▶ _EXERCISE DATA_
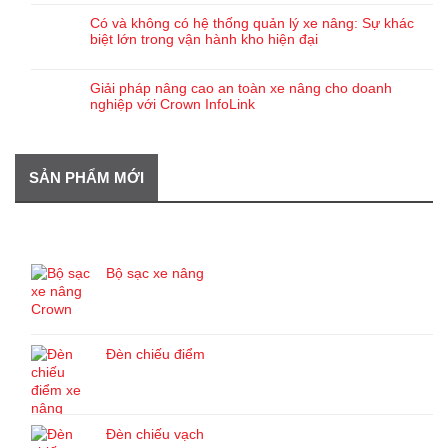
Có và không có hệ thống quản lý xe nâng: Sự khác
biệt lớn trong vận hành kho hiện đại
Giải pháp nâng cao an toàn xe nâng cho doanh
nghiệp với Crown InfoLink
SẢN PHẨM MỚI
SẢN PHẨM MỚI
Bộ sạc xe nâng
Đèn chiếu điểm
Đèn chiếu vạch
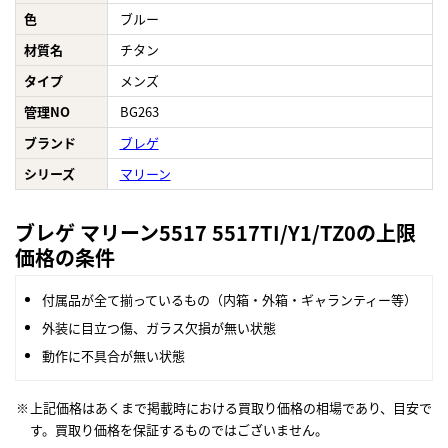
色
ブルー
材質名
チタン
タイプ
メンズ
管理NO
BG263
ブランド
ブレゲ
シリーズ
マリーン
ブレゲ マリーン5517 5517TI/Y1/TZ0の上限
価格の条件
付属品が全て揃っているもの（内箱・外箱・ギャランティー等）
外装に目立つ傷、ガラス欠損が無い状態
動作に不具合が無い状態
上記価格はあくまで掲載時における買取り価格の相場であり、目安で
す。買取り価格を保証するものではございません。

▶ _YOUR TASK_
Except for pictures, copy the records above exactly.

▶ _RESULT_
Có và không có hệ thống quản lý xe nâng: Sự khác
biệt lớn trong vận hành kho hiện đại
Giải pháp nâng cao an toàn xe nâng cho doanh
nghiệp với Crown InfoLink
SẢN PHẨM MỚI
SẢN PHẨM MỚI
Bộ sạc xe nâng
Đèn chiếu điểm
Đèn chiếu vạch
色
ブルー
材質名
チタン
タイプ
メンズ
管理NO
BG263
ブランド
ブレゲ
シリーズ
マリーン
ブレゲ マリーン5517 5517TI/Y1/TZ0の上限
価格の条件
付属品が全て揃っているもの（内箱・外箱・ギャランティー等）
外装に目立つ傷、ガラス欠損が無い状態
動作に不具合が無い状態
上記価格はあくまで掲載時における買取り価格の相場であり、目安で
す。買取り価格を保証するものではございません。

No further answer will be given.